Adaptation strategies and future prospects

Luc Rémont points out that the fall in electricity prices should stabilize at a lower level than in the previous year.
In response to this situation, EDF is planning measures to transform and improve economic performance, in order to maintain sufficient financing capacity for its future investments, which are necessary for the energy transition.
Despite its substantial debt of 54.2 billion euros, EDF continues to face major industrial and financial challenges, with annual investment requirements of around 25 billion euros.
The Group has to manage an ageing fleet of reactors while building new reactors, both in France and abroad, and increasing its wind and solar power production.

Projects and Investments

EDF’s “Ambitions 2035” plan aims to support its customers in reducing their carbon footprint, produce more decarbonized electricity, develop electricity networks and accelerate flexibility solutions to meet the needs of the power system.

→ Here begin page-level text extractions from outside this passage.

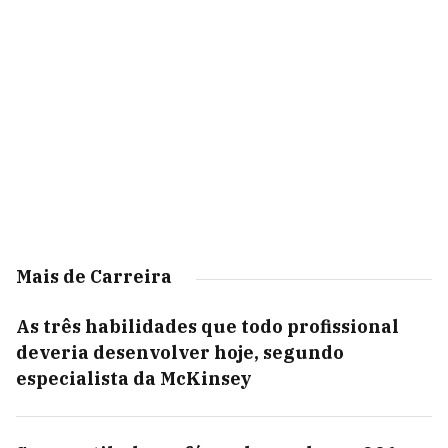
Mais de Carreira
As três habilidades que todo profissional
deveria desenvolver hoje, segundo
especialista da McKinsey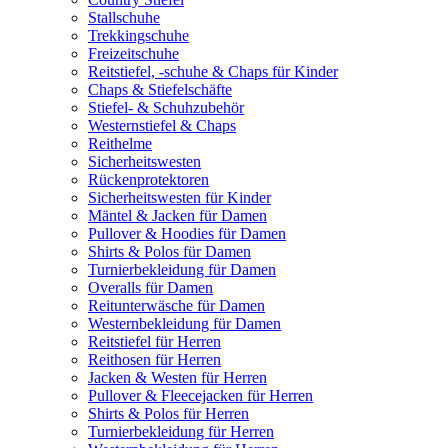
Stallschuhe
Trekkingschuhe
Freizeitschuhe
Reitstiefel, -schuhe & Chaps für Kinder
Chaps & Stiefelschäfte
Stiefel- & Schuhzubehör
Westernstiefel & Chaps
Reithelme
Sicherheitswesten
Rückenprotektoren
Sicherheitswesten für Kinder
Mäntel & Jacken für Damen
Pullover & Hoodies für Damen
Shirts & Polos für Damen
Turnierbekleidung für Damen
Overalls für Damen
Reitunterwäsche für Damen
Westernbekleidung für Damen
Reitstiefel für Herren
Reithosen für Herren
Jacken & Westen für Herren
Pullover & Fleecejacken für Herren
Shirts & Polos für Herren
Turnierbekleidung für Herren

This ambitious plan aims to transform the energy landscape in France and strengthen EDF’s position as a leader in the sector.
EDF recently announced a pre-tax provision of 3.3 billion euros to cover the increased costs of spent fuel storage at Orano’s La Hague site.

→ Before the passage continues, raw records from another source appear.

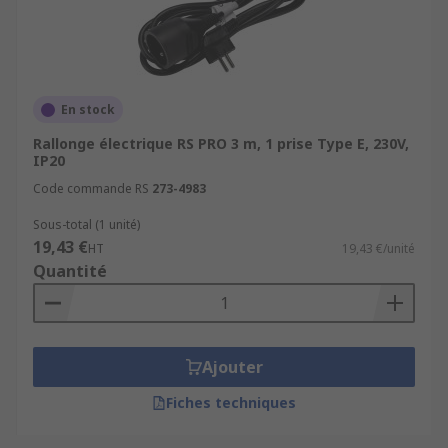
En stock
Rallonge électrique RS PRO 3 m, 1 prise Type E, 230V,
IP20
Code commande RS
273-4983
Sous-total (1 unité)
19,43 €
HT
19,43 €/unité
Quantité
Ajouter
Fiches techniques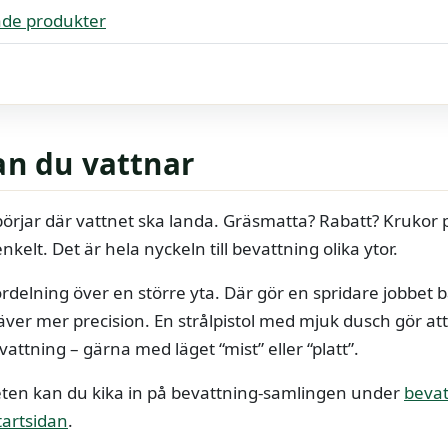
de produkter
an du vattnar
 börjar där vattnet ska landa. Gräsmatta? Rabatt? Krukor
enkelt. Det är hela nyckeln till bevattning olika ytor.
rdelning över en större yta. Där gör en spridare jobbet 
ver mer precision. En strålpistol med mjuk dusch gör att
vattning – gärna med läget “mist” eller “platt”.
heten kan du kika in på bevattning-samlingen under
bevat
tartsidan
.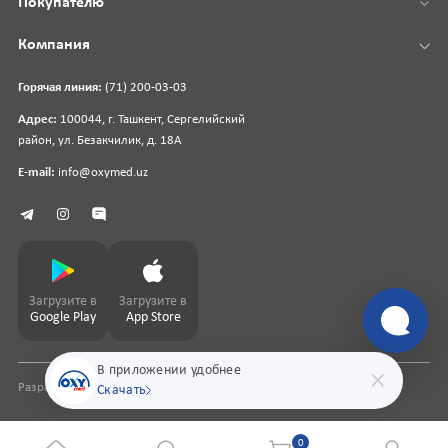
Покупателю
Компания
Горячая линия:
(71) 200-03-03
Адрес:
100044, г. Ташкент, Сергелийский
район, ул. Безакчилик, д. 18А
E-mail:
info@oxymed.uz
Загрузите в
Загрузите в
Google Play
App Store
В приложении удобнее
Разработка сайта
pharmit.uz
Скачать
0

The Group is also preparing to commission its new-generation EPR nuclear reactor in Flamanville, whose startup is imminent after a 12-year delay.
These initiatives show that EDF is determined to play a central role in the energy transition, despite the challenges posed by volatile electricity prices and the financing requirements of its long-term projects.
The success of these projects will be crucial in ensuring EDF’s financial stability and competitiveness in the years ahead.